My specific question is how does adding a taxonomy namespace allow you to build a better search for help seekers (in your first use case above)? Help seekers don't care whether a particular term comes from the Open Eligibility taxonomy or some other taxonomy, as long as the term is understandable, right? The Ohana API category search is also taxonomy-agnostic. It finds results that have been tagged with a particular term. It doesn't matter where the term came from.

greggish commented 9 years ago

Assuming I’ve followed this correctly, I’ll reaffirm (a modified version of) @monfresh's scenario: yes, we should assume that different APIs (Ohana or otherwise) will operate with different taxonomies. And I'd also reaffirm @ckoppelman's point that both people and machines would benefit from ways to navigate through such variability.

monfresh’s point about prioritization (especially w/r/t his own time) is well-taken; this issue should be taken up when there's a specific, actionable need/opportunity to test such a feature.

That said, in the meantime, it’s also worth checking (again) a couple of the assumptions that seem to have been at play in Ohana’s original conception. For one, we shouldn’t assume that resource directory data can or should be produced within a closed system.
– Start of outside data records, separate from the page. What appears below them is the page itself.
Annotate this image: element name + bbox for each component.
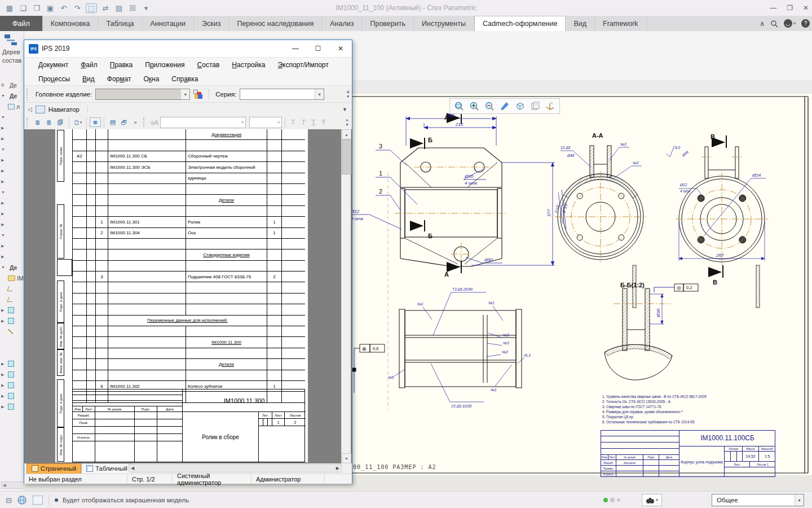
table-view-icon[interactable]: ▦ [90, 117, 101, 127]
italic-button[interactable]: T [298, 118, 308, 126]
tree-expander-icon[interactable]: ▶ [1, 201, 6, 205]
save-button[interactable]: ▣ [45, 4, 55, 12]
underline-button[interactable]: T [308, 118, 319, 126]
ips-maximize-button[interactable]: ☐ [307, 41, 329, 56]
open-file-button[interactable]: ❒ [32, 4, 42, 12]
ips-minimize-button[interactable]: — [284, 41, 307, 56]
tree-node[interactable] [1, 326, 24, 337]
menu-item[interactable]: Вид [76, 75, 101, 83]
tree-node[interactable]: ▶ [1, 316, 24, 326]
list-view-icon[interactable]: ▤ [107, 117, 118, 128]
redo-button[interactable]: ↷ [72, 4, 82, 12]
spec-row[interactable] [73, 294, 305, 304]
edit-document-icon[interactable]: 🗏 [43, 117, 55, 128]
ribbon-tab[interactable]: Framework [595, 16, 647, 31]
close-window-button[interactable]: ☒ [127, 4, 138, 12]
ribbon-tab[interactable]: Файл [0, 16, 43, 31]
datum-display-button[interactable]: x [544, 100, 556, 112]
ips-title-bar[interactable]: IPS IPS 2019 — ☐ ✕ [24, 40, 352, 57]
tree-expander-icon[interactable]: ▶ [1, 362, 6, 366]
zoom-box-button[interactable] [453, 100, 465, 112]
spec-row[interactable] [73, 304, 305, 315]
menu-item[interactable]: Окна [137, 75, 165, 83]
restore-button[interactable]: ❐ [787, 4, 793, 12]
spec-row[interactable] [73, 140, 305, 151]
tree-node[interactable]: ▶ [1, 240, 24, 251]
zoom-out-button[interactable] [483, 100, 496, 112]
spec-row[interactable]: IM1000.11.300 ЭСБ Электронная модель сбо… [73, 162, 305, 173]
ribbon-tab[interactable]: Таблица [98, 16, 142, 31]
menu-item[interactable]: Настройка [226, 61, 271, 69]
toolbar-overflow-icon[interactable]: » [346, 90, 350, 94]
tree-expander-icon[interactable]: ▶ [1, 212, 6, 216]
zoom-in-button[interactable] [468, 100, 480, 112]
tree-node[interactable]: ▶ [1, 358, 24, 369]
menu-item[interactable]: Приложения [139, 61, 191, 69]
tree-expander-icon[interactable]: ▶ [1, 394, 6, 398]
tree-expander-icon[interactable]: ▶ [1, 244, 6, 248]
tree-node[interactable]: ▶ [1, 122, 24, 133]
select-mode-button[interactable]: ⬚ [86, 3, 97, 13]
undo-button[interactable]: ↶ [59, 4, 69, 12]
spec-row[interactable]: Переменные данные для исполнений: [73, 316, 305, 326]
tree-expander-icon[interactable]: ▶ [1, 319, 6, 323]
menu-item[interactable]: Формат [101, 75, 138, 83]
tab-table-view[interactable]: Табличный [81, 463, 133, 474]
search-model-button[interactable]: ▾ [642, 494, 662, 506]
tree-node[interactable]: ▶ [1, 133, 24, 144]
tree-expander-icon[interactable]: ▶ [1, 222, 6, 227]
new-document-icon[interactable]: 🗎 [32, 117, 43, 128]
bold-button[interactable]: T [288, 118, 298, 126]
tree-node[interactable]: ▼ Де [1, 262, 24, 273]
tree-icon[interactable] [5, 34, 18, 46]
spec-row[interactable]: Стандартные изделия [73, 249, 305, 260]
spec-row[interactable] [73, 261, 305, 271]
menu-item[interactable]: Файл [74, 61, 104, 69]
tree-expander-icon[interactable]: ▶ [1, 255, 6, 259]
customize-quick-access-arrow[interactable]: ▾ [141, 4, 151, 12]
open-window-icon[interactable]: 🗗 [118, 117, 130, 128]
nav-back-icon[interactable]: ◁ [28, 106, 32, 112]
tree-expander-icon[interactable]: ▼ [1, 265, 6, 269]
spec-row[interactable] [73, 184, 305, 195]
format-overflow-icon[interactable]: » [346, 118, 348, 122]
menu-item[interactable]: Правка [104, 61, 139, 69]
tree-expander-icon[interactable]: ⊞ [1, 83, 6, 87]
menu-item[interactable]: Состав [191, 61, 226, 69]
tree-node[interactable]: ▶ [1, 391, 24, 401]
tree-node[interactable]: ▶ [1, 401, 24, 412]
menu-item[interactable]: Экспорт/Импорт [271, 61, 334, 69]
spec-row[interactable] [73, 239, 305, 249]
help-icon[interactable]: ? [801, 19, 810, 28]
spec-row[interactable]: IM1000.11.300 [73, 337, 305, 348]
strike-button[interactable]: Ŧ [319, 118, 329, 126]
display-style-button[interactable] [514, 100, 526, 112]
tree-expander-icon[interactable]: ▶ [1, 137, 6, 141]
tree-node[interactable]: ▼ Де [1, 90, 24, 101]
close-button[interactable]: ✕ [803, 4, 809, 12]
tree-node[interactable] [1, 283, 24, 294]
series-combo[interactable]: ▾ [240, 89, 324, 100]
spec-row[interactable]: А2 IM1000.11.300 СБ Сборочный чертеж [73, 151, 305, 162]
tree-node[interactable] [1, 348, 24, 358]
tree-expander-icon[interactable]: ▶ [1, 383, 6, 388]
drawing-sheet[interactable]: А А Б Б 3 1 2 440 212 Ø30 4 отв Ø50 Ø12 … [316, 94, 812, 475]
tree-expander-icon[interactable]: ▼ [1, 115, 6, 119]
add-item-button[interactable]: 🗋▾ [72, 117, 83, 128]
spec-row[interactable] [73, 370, 305, 381]
tree-node[interactable]: IM [1, 273, 24, 283]
spec-row[interactable]: Детали [73, 195, 305, 205]
windows-button[interactable]: ▤ [114, 4, 124, 12]
tree-expander-icon[interactable]: ▼ [1, 190, 6, 194]
tree-toggle-icon[interactable]: ⊟ [6, 496, 12, 505]
spec-row[interactable]: 3 Подшипник 408 ГОСТ 8338-75 2 [73, 271, 305, 282]
collapse-ribbon-button[interactable]: ∧ [760, 20, 765, 28]
tab-page-view[interactable]: Страничный [27, 463, 81, 474]
ribbon-tab[interactable]: Инструменты [414, 16, 474, 31]
tree-node[interactable]: ▶ [1, 165, 24, 176]
tree-node[interactable] [1, 294, 24, 305]
menu-item[interactable]: Процессы [32, 75, 76, 83]
window-mode-icon[interactable]: ▦ [5, 4, 15, 12]
filter-combo[interactable]: Общее ▾ [712, 494, 804, 506]
tree-expander-icon[interactable]: ▶ [1, 169, 6, 173]
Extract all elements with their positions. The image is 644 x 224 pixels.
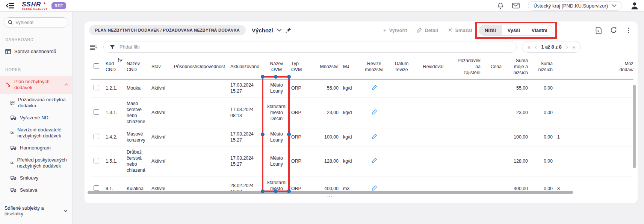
cell-suma_moje: 400,00 xyxy=(505,177,531,191)
cell-suma_moje: 55,00 xyxy=(505,79,531,98)
saved-filters-icon[interactable]: a xyxy=(90,44,97,50)
cell-nazev_cnd: Kulatina xyxy=(125,177,150,191)
table-row[interactable]: 1.2.1.MoukaAktivní17.03.2024 15:27Město … xyxy=(91,79,633,98)
column-header-label: Aktualizováno xyxy=(230,64,259,69)
messages-mail-icon[interactable] xyxy=(512,3,520,9)
detail-button[interactable]: Detail xyxy=(417,27,438,33)
expand-more-handle[interactable]: ⋯ xyxy=(327,193,333,200)
prev-page-icon[interactable]: ‹ xyxy=(535,44,537,50)
pin-icon[interactable] xyxy=(286,27,291,33)
cell-revidoval xyxy=(415,146,451,177)
column-header-label: Působnost/Odpovědnost xyxy=(174,64,225,69)
table-row[interactable]: 1.4.2.Masové konzervyAktivní17.03.2024 1… xyxy=(91,128,633,146)
user-avatar[interactable] xyxy=(630,2,639,10)
table-row[interactable]: 1.3.1.Maso čerstvé nebo chlazenéAktivní1… xyxy=(91,98,633,128)
sort-icon[interactable] xyxy=(118,58,123,62)
section-label-dashboard: DASHBOARD xyxy=(5,37,68,42)
sidebar-item-sprava-dashboardu[interactable]: Správa dashboardů xyxy=(4,46,68,58)
cell-revize_mnozstvi xyxy=(360,79,388,98)
cell-kod_cnd: 1.5.1. xyxy=(104,146,125,177)
delete-button[interactable]: ✕ Smazat xyxy=(448,27,472,34)
sidebar-item-harmonogram[interactable]: Harmonogram xyxy=(4,142,68,154)
row-checkbox[interactable] xyxy=(94,158,99,163)
sidebar-search[interactable] xyxy=(4,17,68,27)
sidebar-item-navrzeni-dodavatele[interactable]: Navržení dodavatelé nezbytných dodávek xyxy=(4,124,68,142)
refresh-icon[interactable] xyxy=(610,27,617,34)
row-checkbox[interactable] xyxy=(94,85,99,90)
cell-nazev_cnd: Maso čerstvé nebo chlazené xyxy=(125,98,150,128)
sidebar-item-plan-nezbytnych-dodavek[interactable]: Plán nezbytných dodávek xyxy=(0,76,72,94)
plus-icon: + xyxy=(383,27,387,34)
create-button[interactable]: + Vytvořit xyxy=(383,27,407,34)
add-filter-field[interactable] xyxy=(103,41,517,53)
edit-quantity-pencil-icon[interactable] xyxy=(372,158,377,163)
row-checkbox[interactable] xyxy=(94,185,99,191)
chevron-down-icon[interactable] xyxy=(277,29,282,32)
cell-nazev_ovm: Město Louny xyxy=(263,128,290,146)
detail-button-label: Detail xyxy=(425,27,438,33)
excel-export-icon[interactable]: x xyxy=(596,27,602,34)
svg-text:a: a xyxy=(95,44,97,46)
kebab-menu-icon[interactable]: ⋮ xyxy=(625,26,632,34)
sidebar-item-sestava[interactable]: Sestava xyxy=(4,184,68,196)
cell-typ_ovm: ORP xyxy=(290,146,312,177)
sidebar-item-label: Přehled poskytovaných nezbytných dodávek xyxy=(17,157,67,169)
select-all-header xyxy=(91,55,104,79)
cell-nazev_cnd: Mouka xyxy=(125,79,150,98)
cell-aktualizovano: 28.02.2024 13:23 xyxy=(229,177,263,191)
cell-datum_revize xyxy=(388,177,415,191)
vertical-scrollbar[interactable] xyxy=(633,85,636,168)
table-row[interactable]: 1.5.1.Drůbež čerstvá nebo chlazenáAktivn… xyxy=(91,146,633,177)
dashboard-icon xyxy=(5,49,11,54)
last-page-icon[interactable]: » xyxy=(572,44,575,50)
segment-vyssi[interactable]: Vyšší xyxy=(502,25,526,35)
sidebar-item-label: Sestava xyxy=(20,187,37,193)
sidebar-item-smlouvy[interactable]: Smlouvy xyxy=(4,172,68,184)
notifications-bell-icon[interactable] xyxy=(497,2,504,9)
segment-nizsi[interactable]: Nižší xyxy=(479,25,502,35)
cell-cena xyxy=(484,177,505,191)
app-screen: SSHR ▲ ČESKÉ REZERVY REF Boční panel Úst… xyxy=(0,0,644,224)
select-all-checkbox[interactable] xyxy=(94,63,99,69)
sidebar-item-sdilene-subjekty[interactable]: Sdílené subjekty a číselníky xyxy=(4,202,68,219)
column-header-revize_mnozstvi: Revize množství xyxy=(360,55,388,79)
app-logo[interactable]: SSHR ▲ ČESKÉ REZERVY xyxy=(22,1,48,11)
cell-revidoval xyxy=(415,128,451,146)
cell-mozni_dodavatele xyxy=(556,146,633,177)
edit-quantity-pencil-icon[interactable] xyxy=(372,185,377,191)
sidebar-item-vyrazene-nd[interactable]: Vyřazené ND xyxy=(4,112,68,124)
column-header-label: Název CND xyxy=(127,61,140,72)
organization-selector[interactable]: Ústecký kraj (PND.KU.Supervizor) xyxy=(528,1,622,11)
table-row[interactable]: 9.1.KulatinaAktivní28.02.2024 13:23Statu… xyxy=(91,177,633,191)
next-page-icon[interactable]: › xyxy=(566,44,568,50)
first-page-icon[interactable]: « xyxy=(528,44,531,50)
sidebar-collapse-icon[interactable] xyxy=(5,1,15,10)
truck-icon xyxy=(11,115,17,120)
cell-select xyxy=(91,177,104,191)
segment-vlastni[interactable]: Vlastní xyxy=(526,25,553,35)
cell-typ_ovm: ORP xyxy=(290,177,312,191)
column-header-label: Suma nižších xyxy=(538,61,553,72)
cell-cena xyxy=(484,79,505,98)
table-header-row: Kód CNDNázev CNDStavPůsobnost/Odpovědnos… xyxy=(91,55,633,79)
row-checkbox[interactable] xyxy=(94,134,99,139)
cell-mnozstvi: 55,00 xyxy=(312,79,342,98)
cell-pusobnost xyxy=(172,128,229,146)
cell-mozni_dodavatele: 1 xyxy=(556,128,633,146)
view-selector[interactable]: Výchozí xyxy=(252,27,273,34)
sidebar-search-input[interactable] xyxy=(15,20,60,25)
edit-quantity-pencil-icon[interactable] xyxy=(372,109,377,115)
sidebar-item-prehled-poskytovanych[interactable]: Přehled poskytovaných nezbytných dodávek xyxy=(4,154,68,172)
edit-quantity-pencil-icon[interactable] xyxy=(372,134,377,139)
cell-pozadavek xyxy=(451,146,484,177)
row-checkbox[interactable] xyxy=(94,109,99,115)
cell-mnozstvi: 100,00 xyxy=(312,128,342,146)
cell-cena xyxy=(484,128,505,146)
cell-pusobnost xyxy=(172,79,229,98)
add-filter-input[interactable] xyxy=(119,44,458,50)
cell-pusobnost xyxy=(172,98,229,128)
sidebar: DASHBOARD Správa dashboardů HOPKS Plán n… xyxy=(0,12,73,224)
cell-suma_moje: 23,00 xyxy=(505,98,531,128)
edit-quantity-pencil-icon[interactable] xyxy=(372,85,377,90)
sidebar-item-pozadovana-nezbytna-dodavka[interactable]: Požadovaná nezbytná dodávka xyxy=(4,94,68,112)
Following from that: while we know that a help-seeker will certainly not care about what taxonomy codes are assigned to which services, we also should recognize that this issue nevertheless affects the the quality and usability of resource data in various ways -- such as provenance; variability of profiles among subdomains of services; relevance that might be ascertained more by logical conditions than a service's raw-text description; and even deliverability (as systems might use taxonomy codes to determine which fields are presented to users and how). Taxonomy codes may be irrelevant to help-seekers, but they're quite relevant to database administrators who maintain the information that help-seekers seek, service providers who help help-seekers, and even researchers and analysts (whose needs shouldn't take priority over help-seekers and service providers, but also shouldn't be forgotten about). This is one of the major technical challenges we need to address on the path to success.